Durante muito tempo, estes gigantes da tecnologia acolheram, sem reservas, todas estas manifestações fervorosas sem lhes ser exigido, por parte de legisladores e activistas, qualquer mediação ou responsabilidade sobre os discursos e conteúdos negativos gerados no seu império digital. Afinal, como criticá-los se os seus modelos de negócio se alimentam de captar todas as atenções e de engajar o máximo número de pessoas possível? Mas, hoje, olhando para as duas décadas de existência das redes sociais, começamos a perceber as consequências nocivas deste megafone de ódio e intolerância para a confiança pública e para o processo democrático e suas instituições. O problema não é nada fácil de se definir e, por conseguinte, de se regulamentar, pois mistura-se com algo muito intrínseco aos nossos direitos humanos: a liberdade de expressão.

Os mesmos direitos para quem não tem as mesmas intenções?

Nos últimos tempos, as empresas privadas de plataformas sociais têm sido pressionadas para agirem sobre os conteúdos de discurso de ódio e a retórica da violência gerados e partilhados em casa própria. De forma a amenizar os ânimos, as diferentes redes sociais têm implementado algumas medidas como o bloqueio e o banimento de perfis e contas ligados a pessoas e movimentos conflituosos ou tags de aviso que informam o público de que o conteúdo pode ser falso ou controverso. Um exemplo desta tag de aviso vem da parte do Twitter que, no contexto das eleições dos Estados Unidos da América em 2020, sinalizou muitos dos tweets de Donald Trump com a advertência “esta alegação sobre fraude eleitoral é contestada”.
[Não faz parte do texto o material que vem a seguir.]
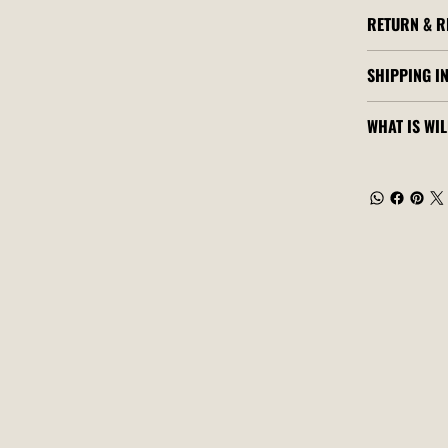
RETURN & R
SHIPPING I
WHAT IS WIL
Após o evento do Capitólio de 6 de Janeiro deste ano, a plataforma social baniu a conta do ex-presidente, o que não significa que tome as mesmas medidas para todos os que promovem o ódio e a violência. Permite, por exemplo, a presença do aiatolá Khamenei, o líder supremo do Irão, um país que executa pessoas publicamente por causa da sua orientação sexual; ou de representantes oficiais da maior ditadura comunista do mundo que é a China, que prende e executa dissidentes políticos e mantém milhões de pessoas de minorias étnicas e religiosas em campos de concentração. Hipocrisia? Contradição? Parcialidade? Sim, tudo isso e, certamente, muito mais, mas somemos também a variável de esta ser uma questão complexa que não se resolve a traço grosso.
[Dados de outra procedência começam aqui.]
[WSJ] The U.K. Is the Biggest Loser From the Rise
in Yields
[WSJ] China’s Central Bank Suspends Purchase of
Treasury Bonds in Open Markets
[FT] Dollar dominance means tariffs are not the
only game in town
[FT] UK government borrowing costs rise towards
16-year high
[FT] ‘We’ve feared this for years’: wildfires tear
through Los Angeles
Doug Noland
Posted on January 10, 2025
Como distinguir o discurso de ódio, sátira ou comentário? E quem define o que é o quê? Há quem defenda, fervorosamente, que qualquer incitamento ao ódio online deve ser censurado pois leva a acções de violência reais. Por outro lado, há os que afirmam que policiar estes conteúdos nocivos apenas irá desviar os seus autores para lugares mais escondidos e encriptados, como defende o estudo “Ecologia do Ódio Online Global” da Nature. Segundo o trabalho da revista científica britânica, o policiamento numa única plataforma, como o Facebook, pode gerar dark pools globais, onde o ódio online pode florescer ainda mais feroz.
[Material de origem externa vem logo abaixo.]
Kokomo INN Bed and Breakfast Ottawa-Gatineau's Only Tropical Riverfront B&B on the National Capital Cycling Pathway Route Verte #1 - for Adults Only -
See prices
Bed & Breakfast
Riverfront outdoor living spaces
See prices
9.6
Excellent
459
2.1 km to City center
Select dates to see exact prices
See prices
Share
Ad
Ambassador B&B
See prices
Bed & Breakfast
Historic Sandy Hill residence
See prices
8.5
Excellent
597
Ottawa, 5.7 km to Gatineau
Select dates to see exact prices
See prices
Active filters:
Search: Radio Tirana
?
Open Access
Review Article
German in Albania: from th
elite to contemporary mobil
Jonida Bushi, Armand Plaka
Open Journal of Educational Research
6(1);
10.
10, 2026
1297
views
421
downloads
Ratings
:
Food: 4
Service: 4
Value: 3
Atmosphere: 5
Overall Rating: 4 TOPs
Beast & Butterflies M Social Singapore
Confesso-me dividido neste assunto. Se, por um lado, considero que as ideias destrutivas se devem combater no campo das ideias e que o discurso não é a mesma coisa que a acção; por outro lado, também considero que o incitamento ao ódio e a desinformação devem ser sinalizados e que quem os pratica deve ser responsabilizado. Algo positivo neste fenómeno é que já faz parte do debate público e é objecto de reflexão das Ciências Sociais e Humanas, das entidades reguladoras e das instituições governamentais. E a isto se chama civilização.